DATA LISTING
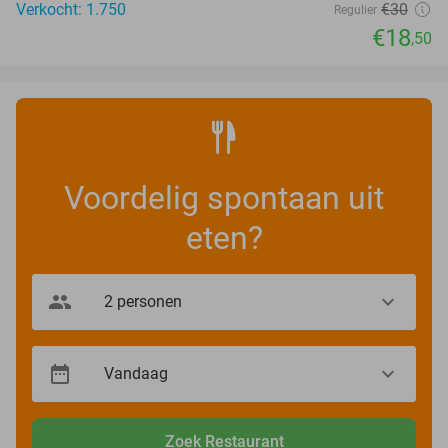
Verkocht: 1.750
€30
Regulier
€18
,50
Voordelig spontaan uit
eten?
Zoek Restaurant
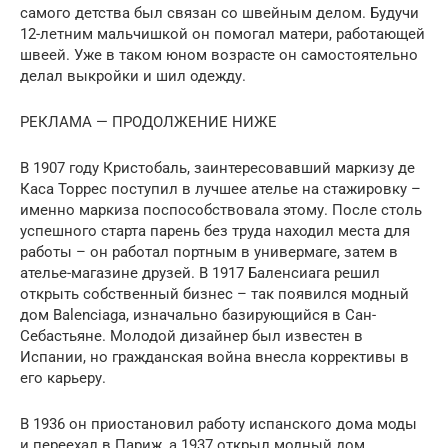
самого детства был связан со швейным делом. Будучи
12-летним мальчишкой он помогал матери, работающей
швеей. Уже в таком юном возрасте он самостоятельно
делал выкройки и шил одежду.
РЕКЛАМА — ПРОДОЛЖЕНИЕ НИЖЕ
В 1907 году Кристобаль, заинтересовавший маркизу де
Каса Торрес поступил в лучшее ателье на стажировку –
именно маркиза поспособствовала этому. После столь
успешного старта парень без труда находил места для
работы – он работал портным в универмаге, затем в
ателье-магазине друзей. В 1917 Баленсиага решил
открыть собственный бизнес – так появился модный
дом Balenciaga, изначально базирующийся в Сан-
Себастьяне. Молодой дизайнер был известен в
Испании, но гражданская война внесла коррективы в
его карьеру.
В 1936 он приостановил работу испанского дома моды
и переехал в Париж, а 1937 открыл модный дом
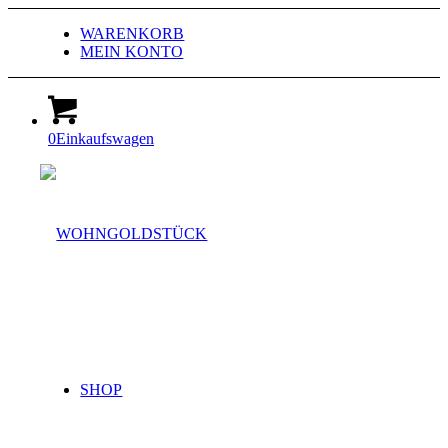
WARENKORB
MEIN KONTO
0
Einkaufswagen
SHOP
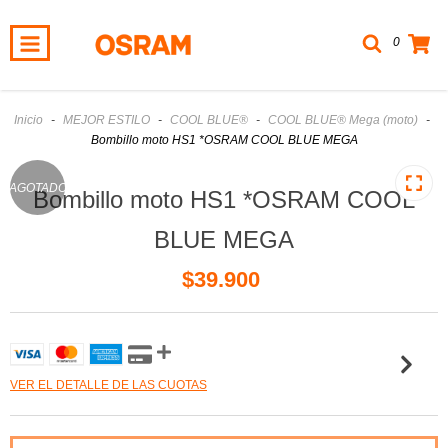
0
Inicio
-
MEJOR ESTILO
-
COOL BLUE®
-
COOL BLUE® Mega (moto)
-
Bombillo moto HS1 *OSRAM COOL BLUE MEGA
AGOTADO
Bombillo moto HS1 *OSRAM COOL
BLUE MEGA
$39.900
VER EL DETALLE DE LAS CUOTAS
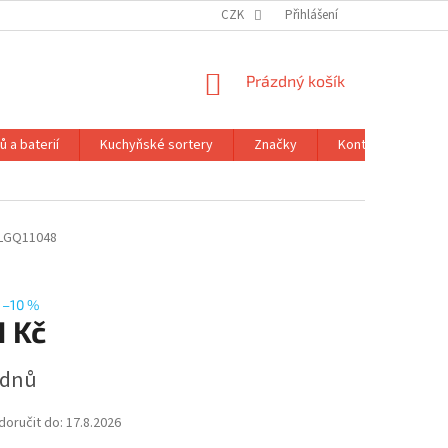
CZK
Přihlášení
NÁKUPNÍ
Prázdný košík
KOŠÍK
 a baterií
Kuchyňské sortery
Značky
Kontakty
Ob
LGQ11048
–10 %
1 Kč
 dnů
oručit do:
17.8.2026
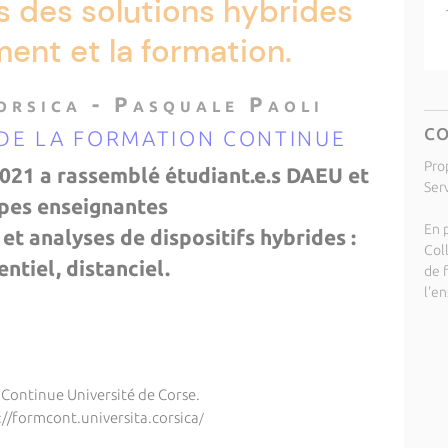
 des solutions hybrides
ent et la formation.
 o r s i c a - P a s q u a l e P a o l i
C
DE LA FORMATION CONTINUE
Pro
 2021 a rassemblé étudiant.e.s DAEU et
Ser
pes enseignantes
En p
et analyses de dispositifs hybrides :
Col
entiel, distanciel.
de 
l'e
 Continue
Université de Corse.
formcont.universita.corsica
/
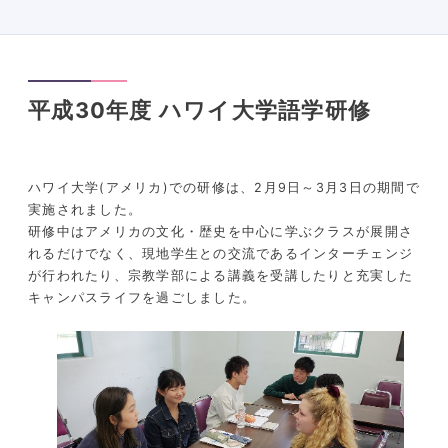
平成30年度 ハワイ大学語学研修
ハワイ大学(アメリカ)での研修は、2月9日～3月3日の期間で
実施されました。
研修中はアメリカの文化・歴史を中心に学ぶクラスが展開さ
れるだけでなく、現地学生との交流であるインターチェンジ
が行われたり、宗教学部による講義を受講したりと充実した
キャンパスライフを過ごしました。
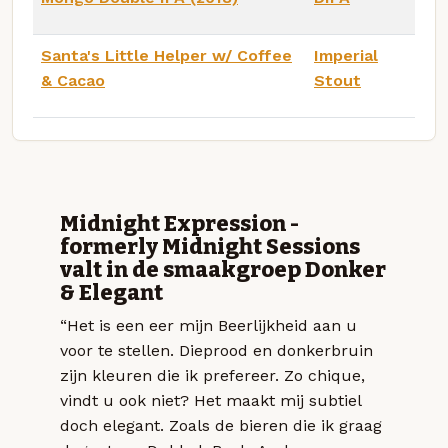
Santa's Little Helper w/ Coffee
Imperial
& Cacao
Stout
Midnight Expression -
formerly Midnight Sessions
valt in de smaakgroep Donker
& Elegant
“Het is een eer mijn Beerlijkheid aan u
voor te stellen. Dieprood en donkerbruin
zijn kleuren die ik prefereer. Zo chique,
vindt u ook niet? Het maakt mij subtiel
doch elegant. Zoals de bieren die ik graag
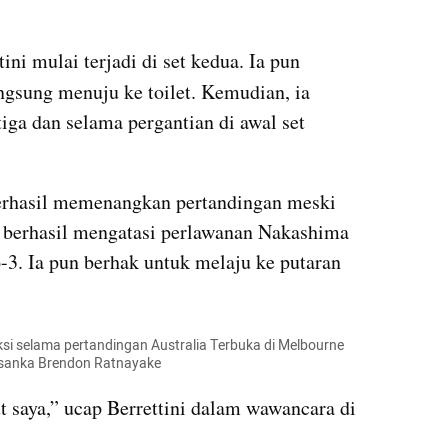
ini mulai terjadi di set kedua. Ia pun 
ngsung menuju ke toilet. Kemudian, ia 
tiga dan selama pergantian di awal set 
berhasil memenangkan pertandingan meski 
i berhasil mengatasi perlawanan Nakashima 
6-3. Ia pun berhak untuk melaju ke putaran 
raksi selama pertandingan Australia Terbuka di Melbourne 
Asanka Brendon Ratnayake
t saya,” ucap Berrettini dalam wawancara di 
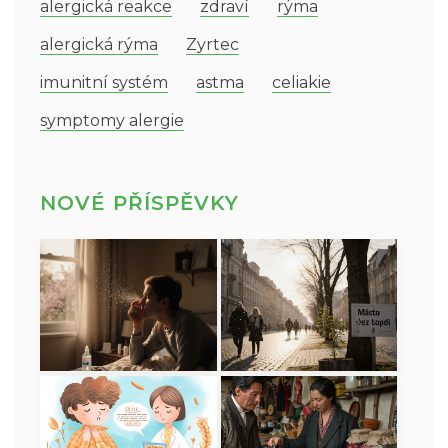
alergická reakce
zdraví
rýma
alergická rýma
Zyrtec
imunitní systém
astma
celiakie
symptomy alergie
NOVÉ PŘÍSPĚVKY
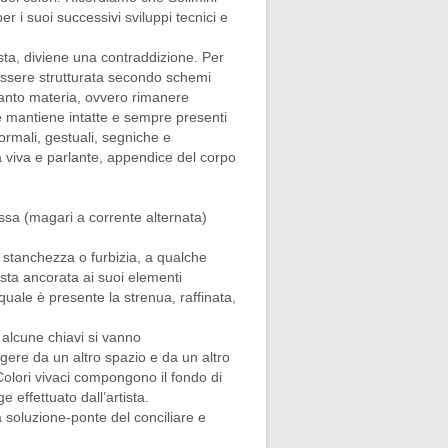
 i suoi successivi sviluppi tecnici e
ista, diviene una contraddizione. Per
 essere strutturata secondo schemi
uanto materia, ovvero rimanere
he mantiene intatte e sempre presenti
formali, gestuali, segniche e
a viva e parlante, appendice del corpo
assa (magari a corrente alternata)
 stanchezza o furbizia, a qualche
sta ancorata ai suoi elementi
quale è presente la strenua, raffinata,
.
 alcune chiavi si vanno
rgere da un altro spazio e da un altro
olori vivaci compongono il fondo di
 effettuato dall’artista.
a soluzione-ponte del conciliare e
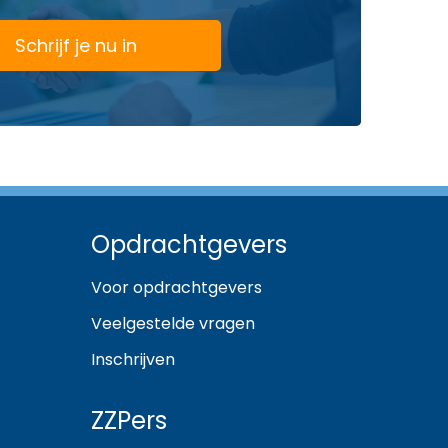
Schrijf je nu in
Opdrachtgevers
Voor opdrachtgevers
Veelgestelde vragen
Inschrijven
ZZPers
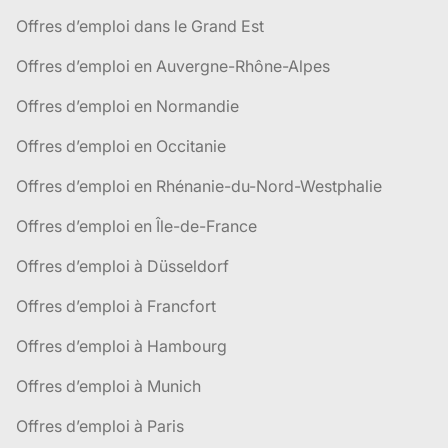
Offres d’emploi dans le Grand Est
Offres d’emploi en Auvergne-Rhône-Alpes
Offres d’emploi en Normandie
Offres d’emploi en Occitanie
Offres d’emploi en Rhénanie-du-Nord-Westphalie
Offres d’emploi en Île-de-France
Offres d’emploi à Düsseldorf
Offres d’emploi à Francfort
Offres d’emploi à Hambourg
Offres d’emploi à Munich
Offres d’emploi à Paris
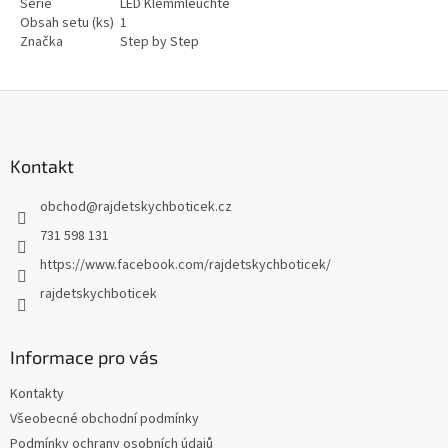
Série
LED Klemmleuchte
Obsah setu (ks)
1
Značka
Step by Step
Z
á
p
a
Kontakt
t
obchod
@
rajdetskychboticek.cz
í
731 598 131
https://www.facebook.com/rajdetskychboticek/
rajdetskychboticek
Informace pro vás
Kontakty
Všeobecné obchodní podmínky
Podmínky ochrany osobních údajů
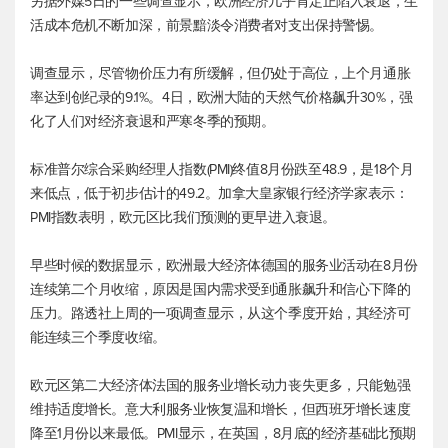
另据外媒5日的一些调查显示，欧洲经济几乎肯定正陷入衰退，生
活成本危机不断加深，前景黯淡令消费者对支出保持警惕。
调查显示，尽管物价压力有所缓解，但仍处于高位，上个月通胀
率达到创纪录的9.1%。4日，欧洲大陆的天然气价格飙升30%，强
化了人们对经济衰退和严寒冬季的预期。
标准普尔综合采购经理人指数(PMI)终值8月份跌至48.9，是18个月
来低点，低于初步估计的49.2。加拿大皇家银行经济学家表示：
PMI指数表明，欧元区比我们预测的更早进入衰退。
早些时候的数据显示，欧洲最大经济体德国的服务业活动在8月份
连续第二个月收缩，原因是国内需求受到通胀飙升和信心下降的
压力。路透社上周的一项调查显示，从这个季度开始，其经济可
能连续三个季度收缩。
欧元区第二大经济体法国的服务业增长动力丧失更多，只能勉强
维持适度增长。意大利服务业恢复温和增长，但西班牙增长速度
降至1月份以来最低。PMI显示，在英国，8月底的经济基础比预期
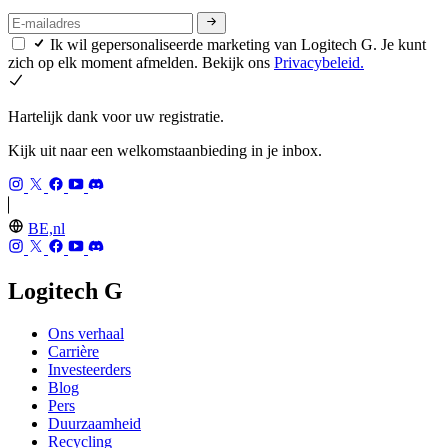
Ik wil gepersonaliseerde marketing van Logitech G. Je kunt
zich op elk moment afmelden. Bekijk ons
Privacybeleid.
Hartelijk dank voor uw registratie.
Kijk uit naar een welkomstaanbieding in je inbox.
BE,nl
Logitech G
Ons verhaal
Carrière
Investeerders
Blog
Pers
Duurzaamheid
Recycling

EXERCISE PROMPT
Word for word, write out each line of the records, but leave the pictures behind.

OUTPUT OF THE EXERCISE
Verkocht: 1.750
€30
Regulier
€18
,50
Voordelig spontaan uit
eten?
Zoek Restaurant
самого детства был связан со швейным делом. Будучи
12-летним мальчишкой он помогал матери, работающей
швеей. Уже в таком юном возрасте он самостоятельно
делал выкройки и шил одежду.
РЕКЛАМА — ПРОДОЛЖЕНИЕ НИЖЕ
В 1907 году Кристобаль, заинтересовавший маркизу де
Каса Торрес поступил в лучшее ателье на стажировку –
именно маркиза поспособствовала этому. После столь
успешного старта парень без труда находил места для
работы – он работал портным в универмаге, затем в
ателье-магазине друзей. В 1917 Баленсиага решил
открыть собственный бизнес – так появился модный
дом Balenciaga, изначально базирующийся в Сан-
Себастьяне. Молодой дизайнер был известен в
Испании, но гражданская война внесла коррективы в
его карьеру.
В 1936 он приостановил работу испанского дома моды
и переехал в Париж, а 1937 открыл модный дом
WARENKORB
MEIN KONTO
0
Einkaufswagen
SHOP
0
Inicio
-
MEJOR ESTILO
-
COOL BLUE®
-
COOL BLUE® Mega (moto)
-
Bombillo moto HS1 *OSRAM COOL BLUE MEGA
AGOTADO
Bombillo moto HS1 *OSRAM COOL
BLUE MEGA
$39.900
VER EL DETALLE DE LAS CUOTAS
CZK
Přihlášení
NÁKUPNÍ
Prázdný košík
KOŠÍK
 a baterií
Kuchyňské sortery
Značky
Kontakty
Ob
LGQ11048
–10 %
1 Kč
 dnů
oručit do:
17.8.2026
 des solutions hybrides
ent et la formation.
 o r s i c a - P a s q u a l e P a o l i
C
DE LA FORMATION CONTINUE
Pro
 2021 a rassemblé étudiant.e.s DAEU et
Ser
pes enseignantes
En p
et analyses de dispositifs hybrides :
Col
entiel, distanciel.
de 
l'e
 Continue
Université de Corse.
formcont.universita.corsica
/
平成30年度 ハワイ大学語学研修
ハワイ大学(アメリカ)での研修は、2月9日～3月3日の期間で
実施されました。
研修中はアメリカの文化・歴史を中心に学ぶクラスが展開さ
れるだけでなく、現地学生との交流であるインターチェンジ
が行われたり、宗教学部による講義を受講したりと充実した
キャンパスライフを過ごしました。
Santa's Little Helper w/ Coffee
Imperial
& Cacao
Stout
Midnight Expression -
formerly Midnight Sessions
valt in de smaakgroep Donker
& Elegant
“Het is een eer mijn Beerlijkheid aan u
voor te stellen. Dieprood en donkerbruin
zijn kleuren die ik prefereer. Zo chique,
vindt u ook niet? Het maakt mij subtiel
doch elegant. Zoals de bieren die ik graag
ini mulai terjadi di set kedua. Ia pun 
ngsung menuju ke toilet. Kemudian, ia 
tiga dan selama pergantian di awal set 
berhasil memenangkan pertandingan meski 
i berhasil mengatasi perlawanan Nakashima 
6-3. Ia pun berhak untuk melaju ke putaran 
raksi selama pertandingan Australia Terbuka di Melbourne 
Asanka Brendon Ratnayake
t saya,” ucap Berrettini dalam wawancara di 
alergická reakce
zdraví
rýma
alergická rýma
Zyrtec
imunitní systém
astma
celiakie
symptomy alergie
NOVÉ PŘÍSPĚVKY
 i suoi successivi sviluppi tecnici e
ista, diviene una contraddizione. Per
 essere strutturata secondo schemi
uanto materia, ovvero rimanere
he mantiene intatte e sempre presenti
formali, gestuali, segniche e
a viva e parlante, appendice del corpo
assa (magari a corrente alternata)
 stanchezza o furbizia, a qualche
sta ancorata ai suoi elementi
quale è presente la strenua, raffinata,
.
 alcune chiavi si vanno
rgere da un altro spazio e da un altro
olori vivaci compongono il fondo di
 effettuato dall’artista.
a soluzione-ponte del conciliare e
Schrijf je nu in
Opdrachtgevers
Voor opdrachtgevers
Veelgestelde vragen
Inschrijven
ZZPers
Offres d’emploi dans le Grand Est
Offres d’emploi en Auvergne-Rhône-Alpes
Offres d’emploi en Normandie
Offres d’emploi en Occitanie
Offres d’emploi en Rhénanie-du-Nord-Westphalie
Offres d’emploi en Île-de-France
Offres d’emploi à Düsseldorf
Offres d’emploi à Francfort
Offres d’emploi à Hambourg
Offres d’emploi à Munich
Offres d’emploi à Paris
Série
LED Klemmleuchte
Obsah setu (ks)
1
Značka
Step by Step
Z
á
p
a
Kontakt
t
obchod
@
rajdetskychboticek.cz
í
731 598 131
https://www.facebook.com/rajdetskychboticek/
rajdetskychboticek
Informace pro vás
Kontakty
Všeobecné obchodní podmínky
Podmínky ochrany osobních údajů
另据外媒5日的一些调查显示，欧洲经济几乎肯定正陷入衰退，生
活成本危机不断加深，前景黯淡令消费者对支出保持警惕。
调查显示，尽管物价压力有所缓解，但仍处于高位，上个月通胀
率达到创纪录的9.1%。4日，欧洲大陆的天然气价格飙升30%，强
化了人们对经济衰退和严寒冬季的预期。
标准普尔综合采购经理人指数(PMI)终值8月份跌至48.9，是18个月
来低点，低于初步估计的49.2。加拿大皇家银行经济学家表示：
PMI指数表明，欧元区比我们预测的更早进入衰退。
早些时候的数据显示，欧洲最大经济体德国的服务业活动在8月份
连续第二个月收缩，原因是国内需求受到通胀飙升和信心下降的
压力。路透社上周的一项调查显示，从这个季度开始，其经济可
能连续三个季度收缩。
欧元区第二大经济体法国的服务业增长动力丧失更多，只能勉强
维持适度增长。意大利服务业恢复温和增长，但西班牙增长速度
降至1月份以来最低。PMI显示，在英国，8月底的经济基础比预期
Ik wil gepersonaliseerde marketing van Logitech G. Je kunt
zich op elk moment afmelden. Bekijk ons
Privacybeleid.
Hartelijk dank voor uw registratie.
Kijk uit naar een welkomstaanbieding in je inbox.
BE,nl
Logitech G
Ons verhaal
Carrière
Investeerders
Blog
Pers
Duurzaamheid
Recycling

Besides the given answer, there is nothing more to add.